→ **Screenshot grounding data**
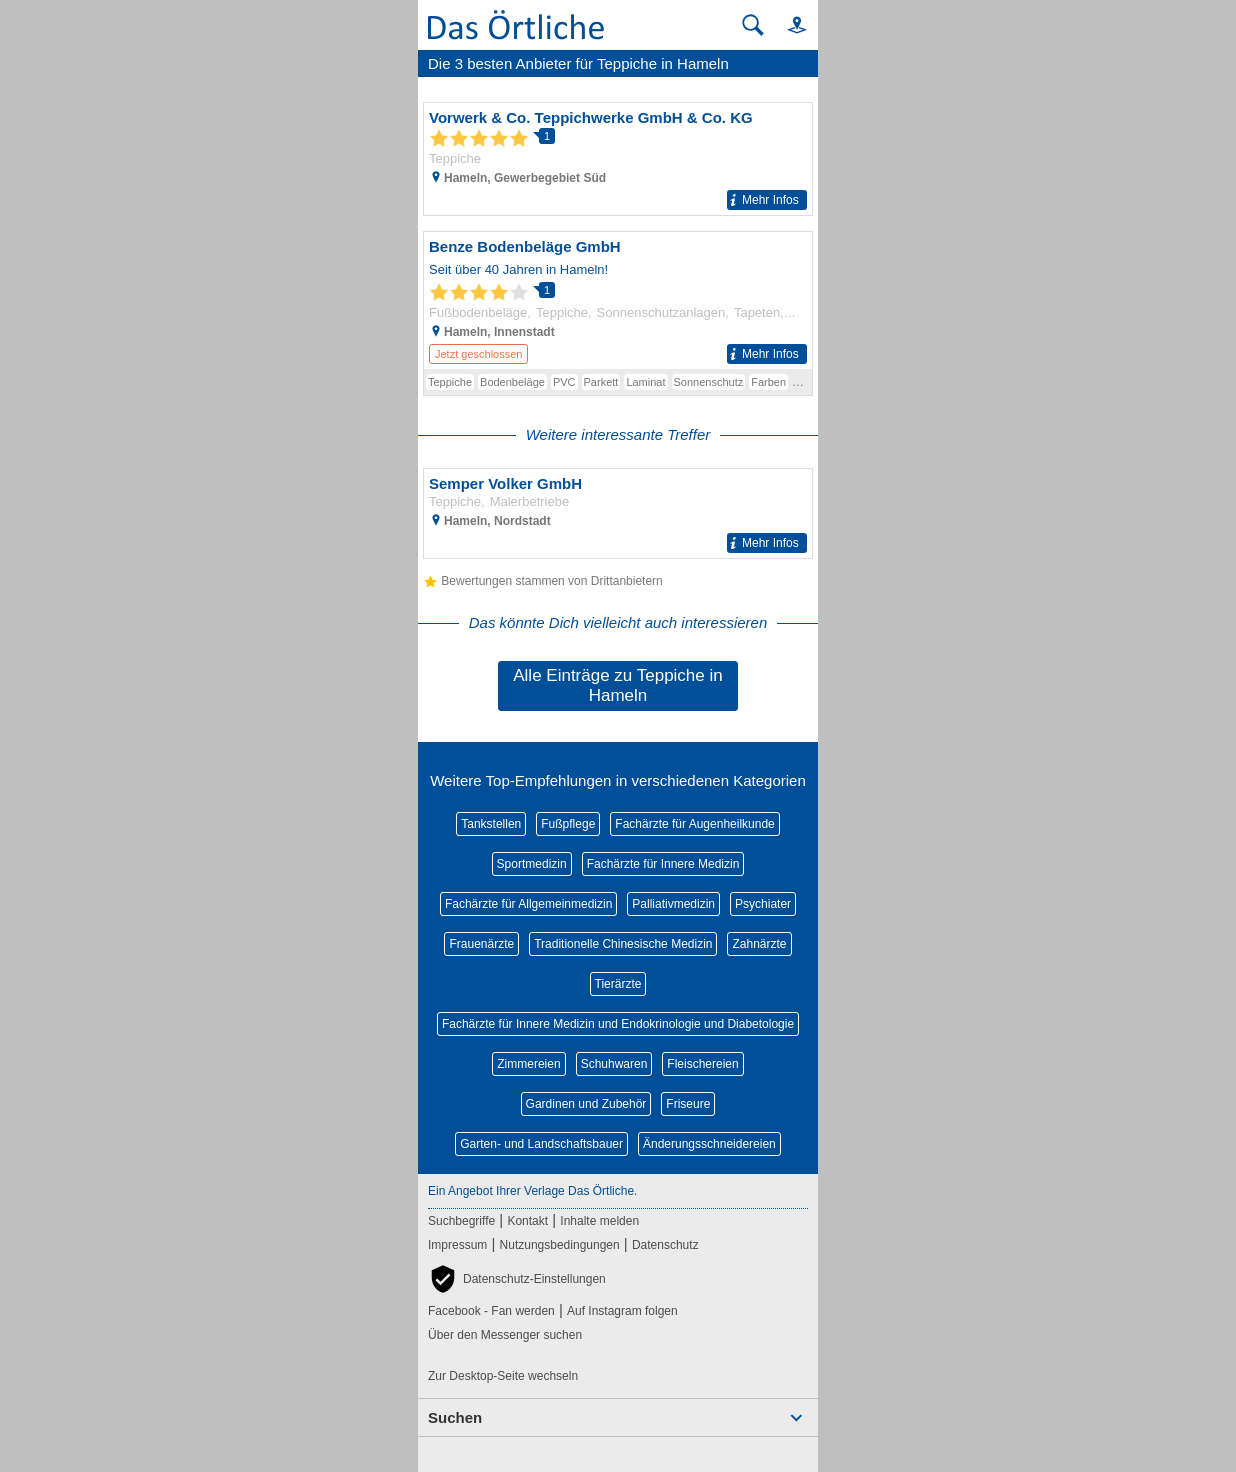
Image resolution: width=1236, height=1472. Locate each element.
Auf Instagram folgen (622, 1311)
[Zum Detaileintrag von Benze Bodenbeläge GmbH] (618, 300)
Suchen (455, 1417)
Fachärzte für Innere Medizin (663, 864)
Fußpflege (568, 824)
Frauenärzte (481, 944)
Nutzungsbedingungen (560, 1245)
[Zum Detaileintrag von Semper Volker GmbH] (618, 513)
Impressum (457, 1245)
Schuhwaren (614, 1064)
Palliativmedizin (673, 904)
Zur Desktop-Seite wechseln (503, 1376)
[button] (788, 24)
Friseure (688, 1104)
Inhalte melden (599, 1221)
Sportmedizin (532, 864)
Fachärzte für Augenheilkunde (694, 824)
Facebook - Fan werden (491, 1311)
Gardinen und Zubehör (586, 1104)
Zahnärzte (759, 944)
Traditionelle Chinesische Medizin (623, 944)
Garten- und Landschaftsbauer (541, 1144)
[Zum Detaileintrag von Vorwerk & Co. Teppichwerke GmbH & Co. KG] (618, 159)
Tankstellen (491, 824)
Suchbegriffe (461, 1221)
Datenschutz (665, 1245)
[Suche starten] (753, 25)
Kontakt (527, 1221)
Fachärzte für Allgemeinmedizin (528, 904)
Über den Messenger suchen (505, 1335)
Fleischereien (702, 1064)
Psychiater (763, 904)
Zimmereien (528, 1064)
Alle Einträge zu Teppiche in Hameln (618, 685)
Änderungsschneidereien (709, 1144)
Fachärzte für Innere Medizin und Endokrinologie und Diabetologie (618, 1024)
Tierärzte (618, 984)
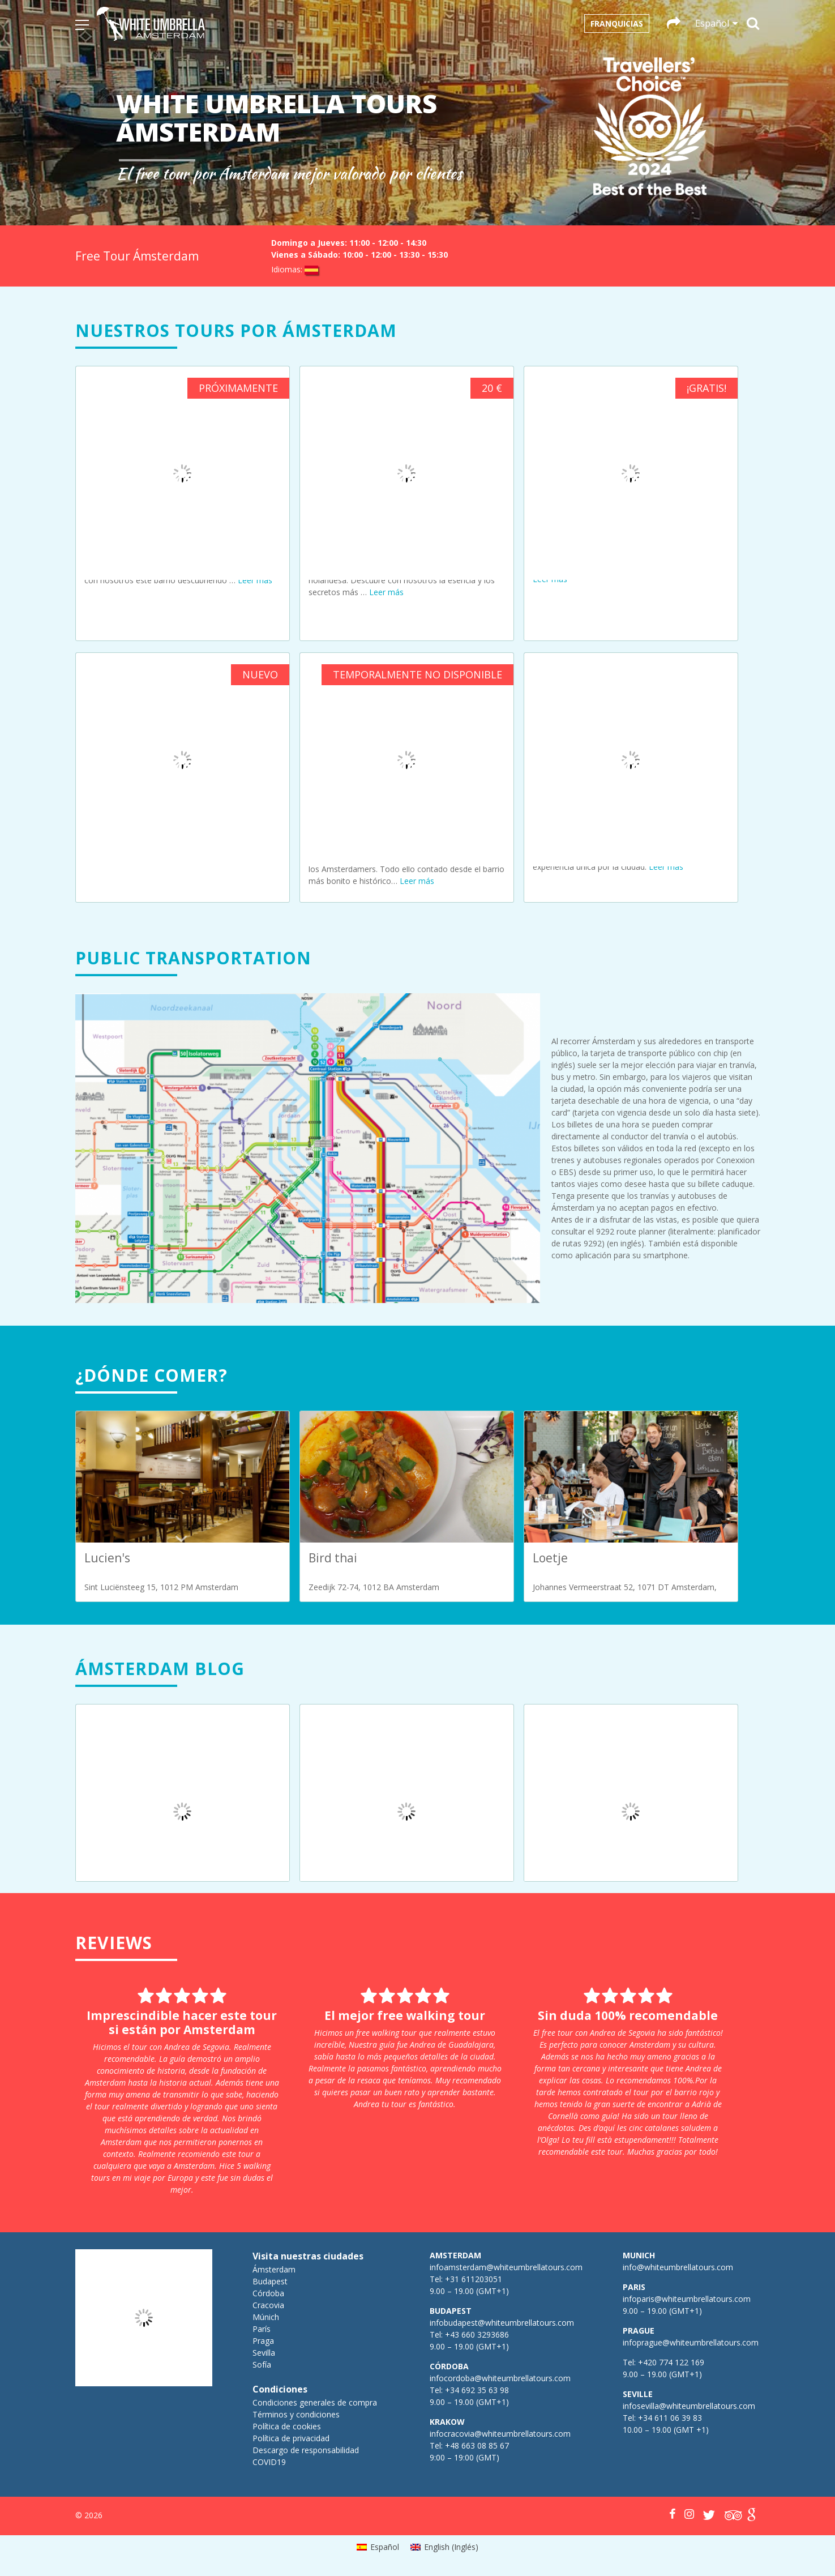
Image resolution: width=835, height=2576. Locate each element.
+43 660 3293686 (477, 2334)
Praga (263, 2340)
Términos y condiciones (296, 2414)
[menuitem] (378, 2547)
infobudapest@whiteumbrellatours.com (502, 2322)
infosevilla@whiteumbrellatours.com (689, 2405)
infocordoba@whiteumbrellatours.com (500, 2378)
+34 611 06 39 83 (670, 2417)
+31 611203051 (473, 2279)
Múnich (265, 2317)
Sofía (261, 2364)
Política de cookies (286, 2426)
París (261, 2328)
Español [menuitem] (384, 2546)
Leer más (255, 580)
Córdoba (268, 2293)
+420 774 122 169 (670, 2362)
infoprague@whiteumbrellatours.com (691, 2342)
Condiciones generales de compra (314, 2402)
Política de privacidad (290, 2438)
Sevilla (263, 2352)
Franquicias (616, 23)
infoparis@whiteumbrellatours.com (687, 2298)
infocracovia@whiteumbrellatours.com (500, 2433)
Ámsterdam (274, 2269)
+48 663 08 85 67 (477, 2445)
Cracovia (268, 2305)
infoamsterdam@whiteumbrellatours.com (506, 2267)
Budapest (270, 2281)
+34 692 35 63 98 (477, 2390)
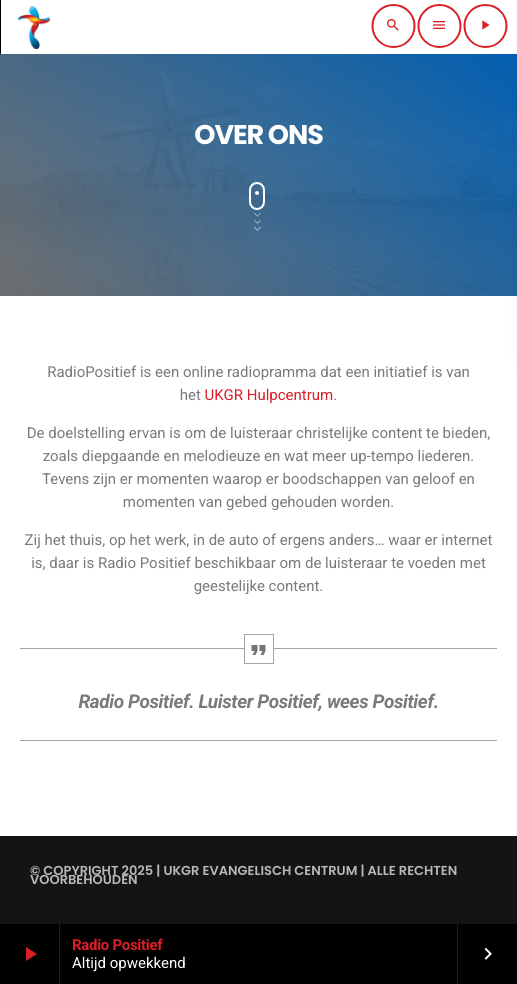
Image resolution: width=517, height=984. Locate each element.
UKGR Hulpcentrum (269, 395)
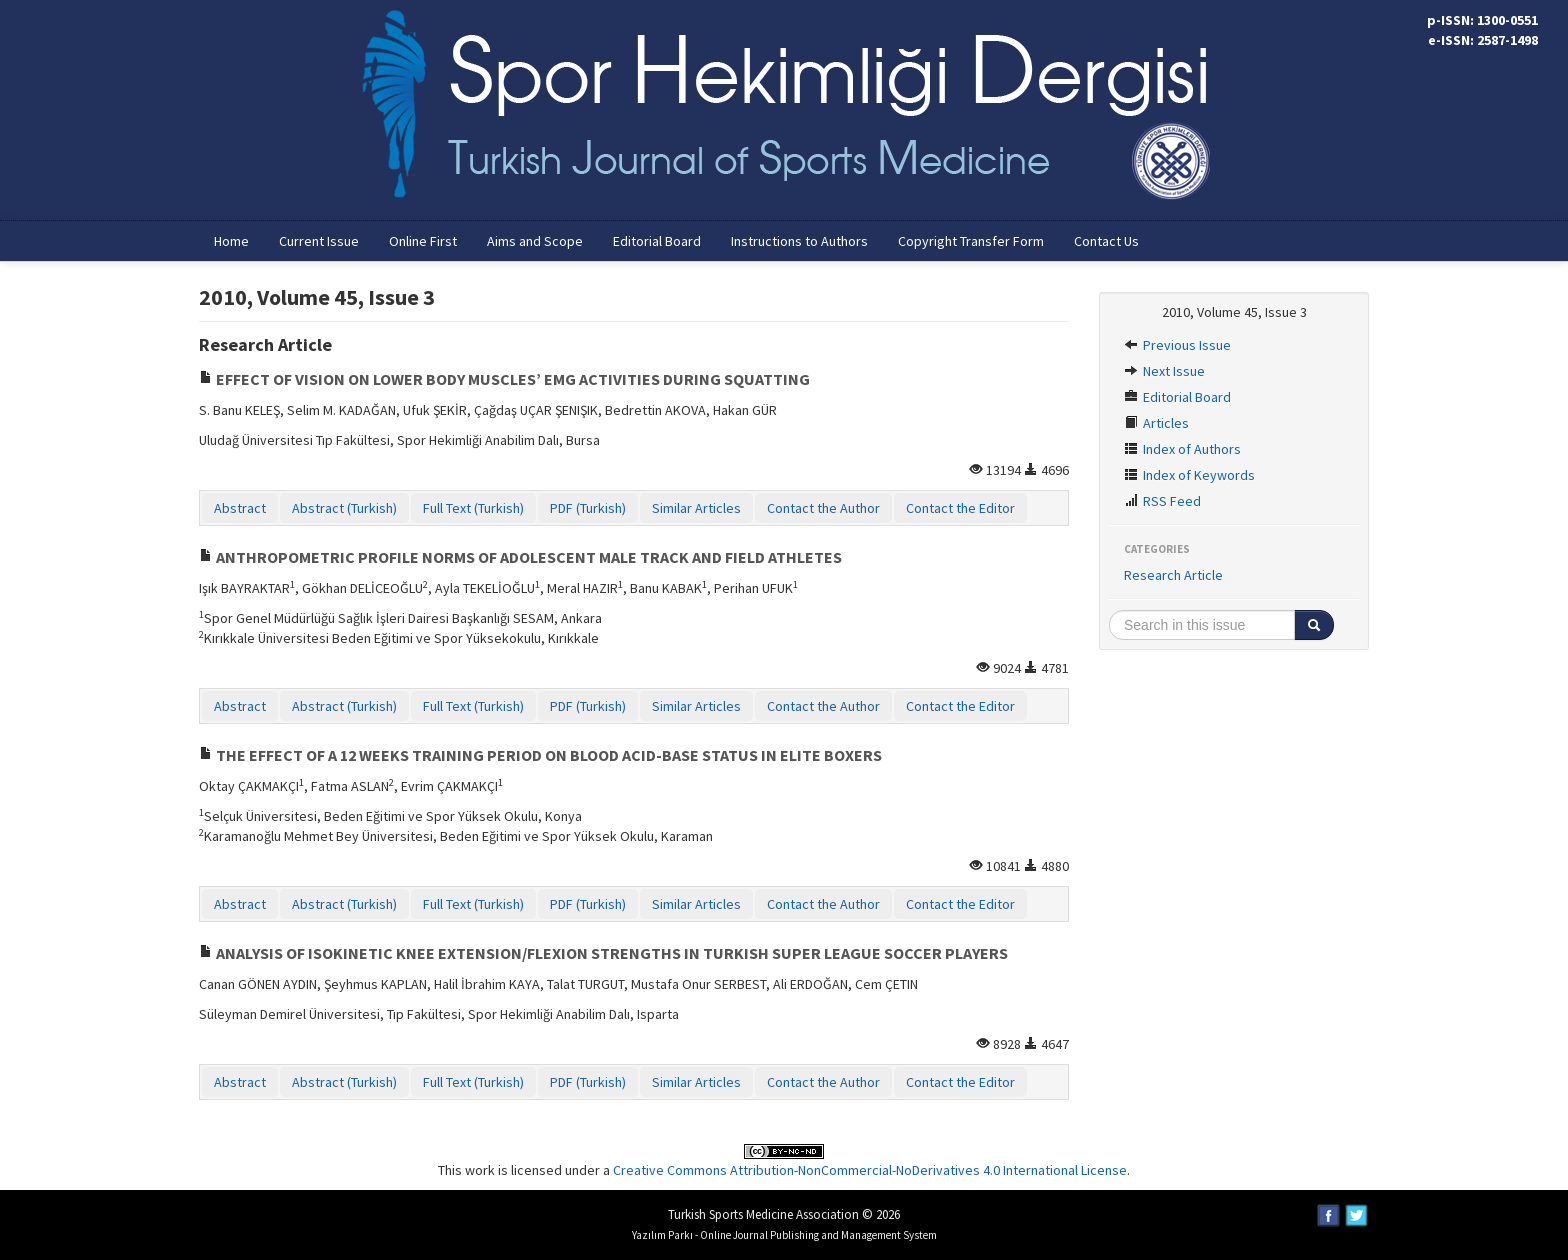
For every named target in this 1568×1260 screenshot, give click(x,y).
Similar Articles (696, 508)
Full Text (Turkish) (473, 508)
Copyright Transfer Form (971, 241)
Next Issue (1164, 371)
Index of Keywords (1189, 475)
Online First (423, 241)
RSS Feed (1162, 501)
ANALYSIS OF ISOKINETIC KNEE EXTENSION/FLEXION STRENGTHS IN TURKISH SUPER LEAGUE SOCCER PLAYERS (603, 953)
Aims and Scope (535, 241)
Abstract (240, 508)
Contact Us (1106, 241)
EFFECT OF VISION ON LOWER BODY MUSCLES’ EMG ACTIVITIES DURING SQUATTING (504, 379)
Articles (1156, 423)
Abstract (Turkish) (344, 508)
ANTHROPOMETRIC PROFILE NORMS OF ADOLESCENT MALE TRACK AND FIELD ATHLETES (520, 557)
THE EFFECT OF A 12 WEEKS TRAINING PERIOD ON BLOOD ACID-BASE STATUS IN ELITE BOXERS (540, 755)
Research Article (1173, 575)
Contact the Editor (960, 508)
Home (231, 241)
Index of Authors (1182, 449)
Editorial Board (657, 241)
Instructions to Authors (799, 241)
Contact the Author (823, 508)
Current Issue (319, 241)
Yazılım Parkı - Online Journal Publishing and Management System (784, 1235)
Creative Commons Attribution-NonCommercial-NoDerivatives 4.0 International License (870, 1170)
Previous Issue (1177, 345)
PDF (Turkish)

→ **Exercise directions**
All that should appear in the answer is the lines above from the line with "Fleischereien (702, 1064)" through the line with "Cracovia (268, 2305)", retyped exactly, pictures left out.

→ **Result**
Fleischereien (702, 1064)
Psychiater (763, 904)
Zimmereien (528, 1064)
Alle Einträge zu Teppiche in Hameln (618, 685)
Änderungsschneidereien (709, 1144)
Fachärzte für Innere Medizin und Endokrinologie und Diabetologie (618, 1024)
Tierärzte (618, 984)
Image resolution: width=835, height=2576. Locate each element.
+43 660 3293686 (477, 2334)
Praga (263, 2340)
Términos y condiciones (296, 2414)
[menuitem] (378, 2547)
infobudapest@whiteumbrellatours.com (502, 2322)
infosevilla@whiteumbrellatours.com (689, 2405)
infocordoba@whiteumbrellatours.com (500, 2378)
+34 611 06 39 83 (670, 2417)
+31 611203051 (473, 2279)
Múnich (265, 2317)
Sofía (261, 2364)
Política de cookies (286, 2426)
París (261, 2328)
Español [menuitem] (384, 2546)
Leer más (255, 580)
Córdoba (268, 2293)
+420 774 122 169 (670, 2362)
infoprague@whiteumbrellatours.com (691, 2342)
Condiciones generales de compra (314, 2402)
Política de privacidad (290, 2438)
Sevilla (263, 2352)
Franquicias (616, 23)
infoparis@whiteumbrellatours.com (687, 2298)
infocracovia@whiteumbrellatours.com (500, 2433)
Ámsterdam (274, 2269)
+48 663 08 85 67 (477, 2445)
Cracovia (268, 2305)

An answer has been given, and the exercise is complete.